New York Times/Week in Review June 25, 2000
A FORK IN THE ROAD TO RICHES Redrawing the Map By JOSEPH KAHN
WASHINGTON -- These days, it seems, only wild-eyed anarchists and third-world dictators believe capitalism is not the high road to a better world. Free markets, growth and globalization have been the economists' mantra since the end of the cold war. But at the World Bank, the high church of development economics, a widening schism over how to fight poverty is sending ripples around the world.
Ravi Kanbur, a top Cornell economist and the man hired by the bank to oversee the writing of its World Development Report, resigned in anger recently when he was ordered to rewrite his staff's draft. The report is extremely influential among economists, and Mr. Kanbur's version questioned how well developing countries adapt to capitalism. In fact, it questioned whether the West's standard prescription for reform does enough to help the poor.
The draft poverty report "was read by some people as hostile to growth and reform," said Nick Stern, the incoming chief economist at the World Bank, who is charged with rewriting it. "It's a matter of tone really -- a question of emphasis -- but it was noticed."
It was indeed, and Mr. Kanbur's departure shows how the persistence of extreme poverty in Latin America, the former Soviet states, Africa and South Asia, right through the roaring 1990's, has led to skepticism about economic orthodoxy.
"No one in his right mind opposes markets or growth," said Dani Rodrick, an economist at Harvard's Kennedy School of Government who counts himself among the critics. "But there is a real disagreement about how you get it and sustain it. Should every country converge on Anglo-American-style capitalism? Or should we have tolerance to let developing countries experiment with what works best for them?"
The orthodox camp, often thought to include the Federal Reserve chairman, Alan Greenspan; Treasury Secretary Lawrence H. Summers; and Stanley Fischer, the No. 2 official at the International Monetary Fund, argues that developing countries should follow a reform formula proven to boost economic growth.
The recipe often includes trade liberalization, independent central banks, more effective and less profligate governments, privatization of state assets, and investment in health and education. The World Bank and the I.M.F. are not shy of using their enormous lending power to push for these ends.
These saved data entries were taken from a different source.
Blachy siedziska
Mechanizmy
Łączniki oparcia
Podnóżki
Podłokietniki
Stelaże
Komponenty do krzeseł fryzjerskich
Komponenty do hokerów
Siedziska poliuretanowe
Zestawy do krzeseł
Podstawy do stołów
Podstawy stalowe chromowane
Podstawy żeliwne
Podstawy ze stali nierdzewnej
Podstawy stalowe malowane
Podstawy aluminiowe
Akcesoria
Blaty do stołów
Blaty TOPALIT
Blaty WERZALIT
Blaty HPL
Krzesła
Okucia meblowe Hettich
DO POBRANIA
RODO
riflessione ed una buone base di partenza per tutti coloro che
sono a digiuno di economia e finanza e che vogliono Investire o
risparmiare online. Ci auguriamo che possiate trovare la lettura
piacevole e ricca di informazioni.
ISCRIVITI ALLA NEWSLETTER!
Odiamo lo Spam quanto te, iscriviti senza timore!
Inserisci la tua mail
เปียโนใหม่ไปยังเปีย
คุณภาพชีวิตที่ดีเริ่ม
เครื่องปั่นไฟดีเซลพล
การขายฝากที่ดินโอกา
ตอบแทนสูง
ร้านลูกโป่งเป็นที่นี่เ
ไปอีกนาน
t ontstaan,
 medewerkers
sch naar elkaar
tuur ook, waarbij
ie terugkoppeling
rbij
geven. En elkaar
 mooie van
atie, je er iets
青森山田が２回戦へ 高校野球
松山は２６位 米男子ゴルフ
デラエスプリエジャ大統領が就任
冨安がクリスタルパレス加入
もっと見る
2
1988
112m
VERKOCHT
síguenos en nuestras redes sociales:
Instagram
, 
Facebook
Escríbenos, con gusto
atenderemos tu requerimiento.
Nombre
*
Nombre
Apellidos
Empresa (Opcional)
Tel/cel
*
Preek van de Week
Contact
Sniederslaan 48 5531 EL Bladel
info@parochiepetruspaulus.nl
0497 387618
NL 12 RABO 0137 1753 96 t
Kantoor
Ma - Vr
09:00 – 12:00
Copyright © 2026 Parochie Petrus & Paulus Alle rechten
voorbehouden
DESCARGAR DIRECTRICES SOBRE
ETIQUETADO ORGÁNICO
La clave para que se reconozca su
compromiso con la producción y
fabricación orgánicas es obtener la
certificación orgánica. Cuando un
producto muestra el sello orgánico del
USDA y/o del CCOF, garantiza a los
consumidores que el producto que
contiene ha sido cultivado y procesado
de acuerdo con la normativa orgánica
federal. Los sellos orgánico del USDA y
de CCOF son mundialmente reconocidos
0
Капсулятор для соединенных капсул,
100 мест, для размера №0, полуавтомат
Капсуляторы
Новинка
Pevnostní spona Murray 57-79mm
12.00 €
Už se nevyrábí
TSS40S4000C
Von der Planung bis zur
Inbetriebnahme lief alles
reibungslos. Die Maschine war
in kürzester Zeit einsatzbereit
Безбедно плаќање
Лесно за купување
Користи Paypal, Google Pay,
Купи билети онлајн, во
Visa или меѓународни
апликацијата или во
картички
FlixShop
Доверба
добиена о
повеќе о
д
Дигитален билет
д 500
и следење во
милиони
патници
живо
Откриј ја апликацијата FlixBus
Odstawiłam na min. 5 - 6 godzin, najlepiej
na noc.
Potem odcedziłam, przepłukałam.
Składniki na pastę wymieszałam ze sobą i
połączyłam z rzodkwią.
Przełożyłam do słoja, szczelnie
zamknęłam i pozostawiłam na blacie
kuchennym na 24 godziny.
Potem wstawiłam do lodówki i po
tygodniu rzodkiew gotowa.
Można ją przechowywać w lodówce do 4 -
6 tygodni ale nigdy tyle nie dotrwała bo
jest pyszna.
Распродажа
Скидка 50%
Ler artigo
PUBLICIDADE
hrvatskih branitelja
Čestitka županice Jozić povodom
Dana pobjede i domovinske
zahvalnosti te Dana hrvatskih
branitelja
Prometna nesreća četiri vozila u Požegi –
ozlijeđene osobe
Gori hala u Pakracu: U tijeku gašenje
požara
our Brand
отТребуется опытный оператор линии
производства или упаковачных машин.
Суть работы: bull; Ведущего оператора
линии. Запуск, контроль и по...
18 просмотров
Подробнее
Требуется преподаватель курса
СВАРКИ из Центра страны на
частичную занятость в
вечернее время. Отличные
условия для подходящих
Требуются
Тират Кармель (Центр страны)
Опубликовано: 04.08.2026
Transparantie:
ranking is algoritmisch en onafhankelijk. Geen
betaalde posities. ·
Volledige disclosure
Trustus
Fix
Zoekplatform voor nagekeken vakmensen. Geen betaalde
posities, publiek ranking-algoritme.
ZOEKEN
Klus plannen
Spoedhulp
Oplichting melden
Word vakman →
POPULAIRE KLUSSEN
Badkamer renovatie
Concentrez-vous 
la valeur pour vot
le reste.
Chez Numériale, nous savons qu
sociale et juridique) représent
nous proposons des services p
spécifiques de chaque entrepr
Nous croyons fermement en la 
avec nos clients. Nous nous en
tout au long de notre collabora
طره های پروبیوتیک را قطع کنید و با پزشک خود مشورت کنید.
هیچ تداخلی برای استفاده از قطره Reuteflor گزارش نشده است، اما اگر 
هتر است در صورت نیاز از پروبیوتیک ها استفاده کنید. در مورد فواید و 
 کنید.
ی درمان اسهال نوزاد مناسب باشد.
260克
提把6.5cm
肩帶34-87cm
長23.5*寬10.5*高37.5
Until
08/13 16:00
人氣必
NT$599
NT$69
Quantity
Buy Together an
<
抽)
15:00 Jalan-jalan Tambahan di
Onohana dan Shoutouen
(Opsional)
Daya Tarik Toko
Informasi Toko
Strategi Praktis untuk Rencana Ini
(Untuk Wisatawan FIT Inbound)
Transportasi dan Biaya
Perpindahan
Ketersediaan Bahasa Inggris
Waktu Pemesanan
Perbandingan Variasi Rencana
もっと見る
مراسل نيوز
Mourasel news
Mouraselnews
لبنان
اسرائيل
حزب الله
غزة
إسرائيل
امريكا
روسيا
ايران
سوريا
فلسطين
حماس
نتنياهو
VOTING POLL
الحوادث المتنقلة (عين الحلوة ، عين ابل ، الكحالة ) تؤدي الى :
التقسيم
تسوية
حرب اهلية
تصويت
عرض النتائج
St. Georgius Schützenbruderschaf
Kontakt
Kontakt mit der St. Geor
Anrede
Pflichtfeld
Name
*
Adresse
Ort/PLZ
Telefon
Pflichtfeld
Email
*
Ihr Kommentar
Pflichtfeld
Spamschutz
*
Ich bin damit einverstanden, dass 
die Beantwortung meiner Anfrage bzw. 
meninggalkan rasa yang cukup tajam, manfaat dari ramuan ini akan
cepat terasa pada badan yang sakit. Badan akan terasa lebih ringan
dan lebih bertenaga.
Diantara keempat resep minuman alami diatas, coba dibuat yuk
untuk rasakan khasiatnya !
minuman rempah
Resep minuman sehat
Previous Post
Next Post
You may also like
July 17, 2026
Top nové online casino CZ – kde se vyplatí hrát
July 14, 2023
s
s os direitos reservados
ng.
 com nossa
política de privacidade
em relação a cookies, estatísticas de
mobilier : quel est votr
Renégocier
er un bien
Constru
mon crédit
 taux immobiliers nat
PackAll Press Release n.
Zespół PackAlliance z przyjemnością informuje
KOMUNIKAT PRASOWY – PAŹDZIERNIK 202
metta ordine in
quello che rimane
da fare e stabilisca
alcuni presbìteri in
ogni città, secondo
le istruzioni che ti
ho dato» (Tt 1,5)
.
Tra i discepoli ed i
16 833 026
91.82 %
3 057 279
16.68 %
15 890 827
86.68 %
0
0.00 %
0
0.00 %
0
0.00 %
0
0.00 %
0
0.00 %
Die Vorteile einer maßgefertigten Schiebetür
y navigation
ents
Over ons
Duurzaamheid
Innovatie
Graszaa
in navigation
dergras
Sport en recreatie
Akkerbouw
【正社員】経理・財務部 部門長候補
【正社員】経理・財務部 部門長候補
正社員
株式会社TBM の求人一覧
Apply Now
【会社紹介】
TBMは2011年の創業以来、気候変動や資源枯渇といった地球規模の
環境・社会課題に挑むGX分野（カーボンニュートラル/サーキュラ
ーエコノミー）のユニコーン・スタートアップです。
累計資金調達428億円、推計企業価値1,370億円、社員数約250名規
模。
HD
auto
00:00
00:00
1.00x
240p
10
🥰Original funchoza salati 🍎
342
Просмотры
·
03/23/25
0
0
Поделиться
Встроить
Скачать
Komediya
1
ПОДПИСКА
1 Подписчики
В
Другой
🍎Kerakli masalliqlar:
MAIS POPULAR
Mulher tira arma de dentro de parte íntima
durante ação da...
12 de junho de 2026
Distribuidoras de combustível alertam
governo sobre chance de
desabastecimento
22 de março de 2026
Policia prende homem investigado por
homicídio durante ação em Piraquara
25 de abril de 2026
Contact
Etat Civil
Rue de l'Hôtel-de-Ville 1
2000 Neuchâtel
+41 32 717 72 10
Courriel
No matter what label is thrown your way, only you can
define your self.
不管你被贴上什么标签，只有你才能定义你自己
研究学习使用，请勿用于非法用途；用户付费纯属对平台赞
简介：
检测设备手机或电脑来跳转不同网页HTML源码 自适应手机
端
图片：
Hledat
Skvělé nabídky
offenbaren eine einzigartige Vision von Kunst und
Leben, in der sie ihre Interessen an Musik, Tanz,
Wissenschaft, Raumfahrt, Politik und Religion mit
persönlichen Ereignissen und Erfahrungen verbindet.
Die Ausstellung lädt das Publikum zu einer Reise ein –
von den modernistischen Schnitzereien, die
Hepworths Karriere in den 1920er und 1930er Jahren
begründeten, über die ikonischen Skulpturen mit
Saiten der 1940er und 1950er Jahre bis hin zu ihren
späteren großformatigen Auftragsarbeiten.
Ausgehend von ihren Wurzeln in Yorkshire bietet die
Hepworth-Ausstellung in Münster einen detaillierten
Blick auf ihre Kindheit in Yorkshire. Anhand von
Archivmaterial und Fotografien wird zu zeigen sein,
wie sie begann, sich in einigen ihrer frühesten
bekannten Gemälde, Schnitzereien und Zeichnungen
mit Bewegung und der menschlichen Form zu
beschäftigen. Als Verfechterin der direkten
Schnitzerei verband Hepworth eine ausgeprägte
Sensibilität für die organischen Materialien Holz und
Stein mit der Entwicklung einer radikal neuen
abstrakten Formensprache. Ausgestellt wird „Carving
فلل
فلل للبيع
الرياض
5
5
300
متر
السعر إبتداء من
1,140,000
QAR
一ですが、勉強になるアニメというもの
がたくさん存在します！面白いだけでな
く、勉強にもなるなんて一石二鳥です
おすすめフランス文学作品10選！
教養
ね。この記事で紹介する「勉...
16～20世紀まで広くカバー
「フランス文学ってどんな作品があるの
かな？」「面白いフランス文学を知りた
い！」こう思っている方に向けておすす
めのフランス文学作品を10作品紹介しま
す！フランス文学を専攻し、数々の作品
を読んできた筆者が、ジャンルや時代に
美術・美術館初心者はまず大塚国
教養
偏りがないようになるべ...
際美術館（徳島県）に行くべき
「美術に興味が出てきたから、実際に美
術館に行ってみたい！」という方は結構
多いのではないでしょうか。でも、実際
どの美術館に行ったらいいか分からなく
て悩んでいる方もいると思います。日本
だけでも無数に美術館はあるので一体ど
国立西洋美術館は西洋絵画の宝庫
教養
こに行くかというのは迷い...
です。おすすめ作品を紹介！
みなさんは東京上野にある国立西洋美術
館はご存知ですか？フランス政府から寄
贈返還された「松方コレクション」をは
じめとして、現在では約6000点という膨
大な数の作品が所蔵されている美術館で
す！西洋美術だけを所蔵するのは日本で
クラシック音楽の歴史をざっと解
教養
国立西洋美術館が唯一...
The dissenting view diverges in subtle but significant ways. Led by Joseph E. Stiglitz, an economist who like Mr. Kanbur resigned from the World Bank after clashing with Mr. Summers and I.M.F. officials, this camp -- call them the experimentalists -- believes governments can set their own path and pace to the market. And they argue that the World Bank and the I.M.F. should tread lightly when their clients face a financial crisis like the one that swept from Thailand to Russia in the late 1990's.
China is their shining star. Beijing has gradually installed market reforms like rural industry (which employs large numbers of onetime farm workers) and the stock market, but only over 20 years. China slowly privatizes state enterprises that employ large numbers of people, and its currency has remained tightly controlled. Still, its consistent growth has lifted hundreds of millions out of poverty over the past two decades.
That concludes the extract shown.